### WHAT YOU HAVE TO DO
Below are records; reproduce exactly the lines from the one that has "Стать автором" through the one that has "ХОЗЯЙСТВЕННЫ", ends included, and nothing more.

### INFORMATION GIVEN
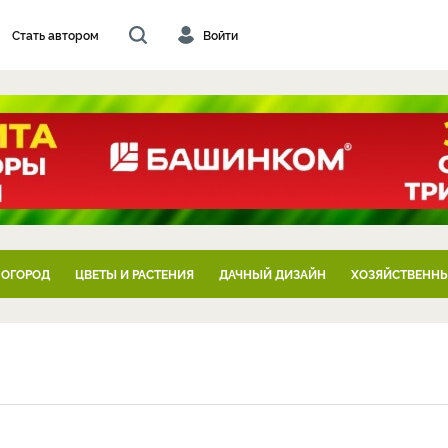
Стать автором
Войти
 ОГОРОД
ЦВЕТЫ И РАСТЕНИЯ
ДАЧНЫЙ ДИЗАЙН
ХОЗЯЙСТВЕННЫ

* * *

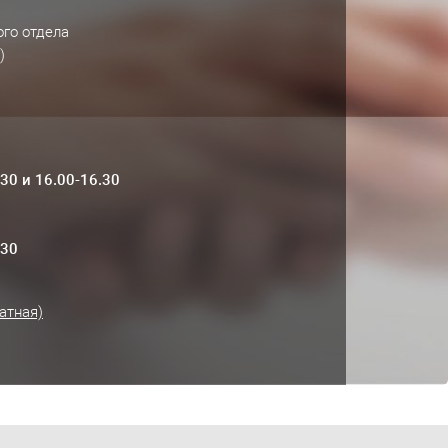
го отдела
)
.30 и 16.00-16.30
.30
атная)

--

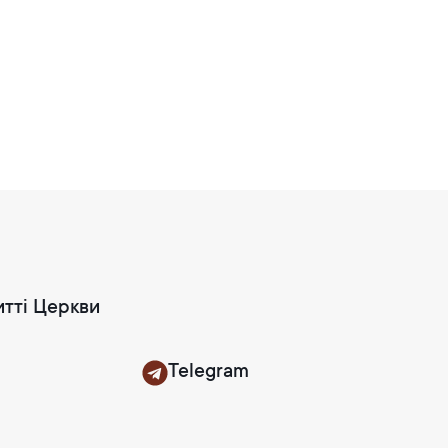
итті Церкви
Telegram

### SOLUTION TO THE PROBLEM
Стать автором
Войти
 ОГОРОД
ЦВЕТЫ И РАСТЕНИЯ
ДАЧНЫЙ ДИЗАЙН
ХОЗЯЙСТВЕННЫ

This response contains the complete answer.